Summary

This is an advance summary of a forthcoming article in the Oxford Research Encyclopedia of Physics. Please check back later for the full article.

Free electron lasers (FELs) are coherent radiation sources based on radiation from “free” relativistic electrons rather than electrons bound in atomic and molecular systems. FELs can, in principle, operate at any arbitrary wavelength, limited only by the energy and quality of the electron beam that is produced by accelerators. Therefore, FELs can be used to fill gaps in regions of the electromagnetic spectrum where no other coherent sources exist and can provide radiation of very high power and extreme brightness. More than 50 FELs have been built around the world, serving a diverse array of scientific fields and applications.
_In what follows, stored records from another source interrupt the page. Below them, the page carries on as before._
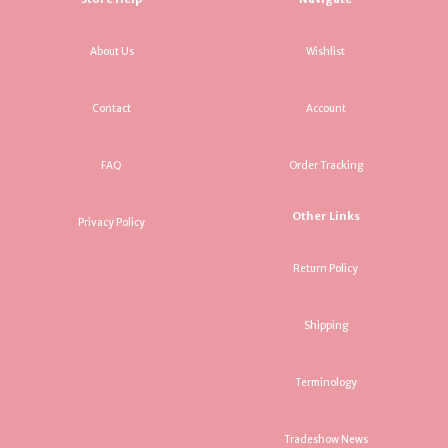
About Us
Wishlist
Contact
Account
FAQ
Order Tracking
Other Links
Privacy Policy
Return Policy
Shipping
Terminology
Tradeshow News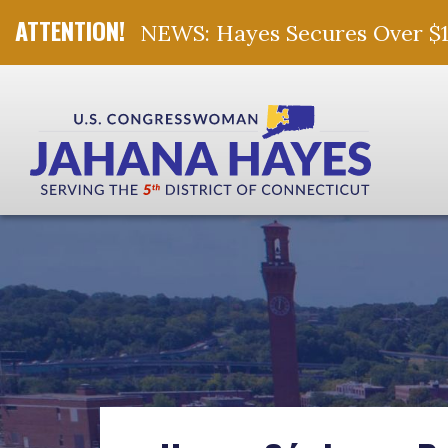
NEWS: Hayes Secures Over $10 
Skip Navigation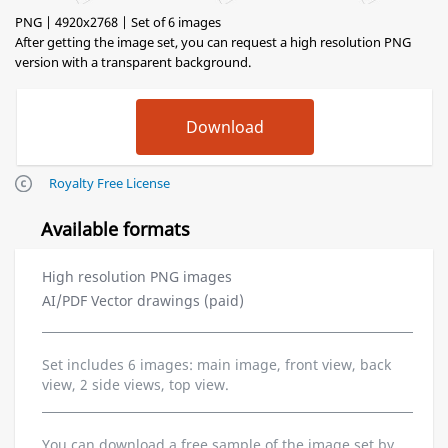
PNG | 4920x2768 | Set of 6 images
After getting the image set, you can request a high resolution PNG
version with a transparent background.
Royalty Free License
Available formats
High resolution PNG images
AI/PDF Vector drawings (paid)
Set includes 6 images: main image, front view, back
view, 2 side views, top view.
You can download a free sample of the image set by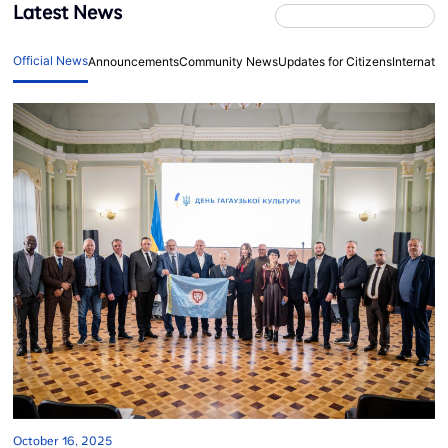
Latest News
Official News
Announcements
Community News
Updates for Citizens
Internati
October 16, 2025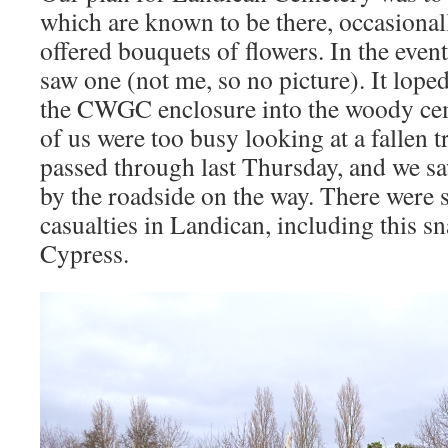
which are known to be there, occasionall
offered bouquets of flowers. In the even
saw one (not me, so no picture). It lope
the CWGC enclosure into the woody cem
of us were too busy looking at a fallen 
passed through last Thursday, and we sa
by the roadside on the way. There were 
casualties in Landican, including this 
Cypress.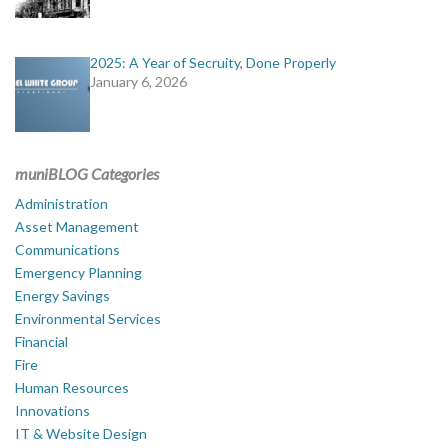
2025: A Year of Secruity, Done Properly
January 6, 2026
muniBLOG Categories
Administration
Asset Management
Communications
Emergency Planning
Energy Savings
Environmental Services
Financial
Fire
Human Resources
Innovations
IT & Website Design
FELs are based on the resonant interaction of a high-quality electron beam with the radiation in a periodic magnetic device called an “undulator” and can have several operating modes. FEL oscillators use optical cavities to trap the radiation, so that the field is built up over many amplification passes through the undulator. FELs can also act as linear amplifiers that will magnify external radiation whose central frequency is close to the undulator resonance condition. Without any external signal, self-amplified spontaneous emission (SASE) can be used to generate intense coherent radiation starting from electron shot noise and is the most common approach for X-ray FELs. SASE will have limited temporal coherence and pulse stability due to its noisy start-up but is very flexible to generate ultrashort X-ray pulses down to attosecond durations. Various advanced schemes aiming at achieving fully coherent, stable X-ray pulses are proposed and are actively being investigated and developed.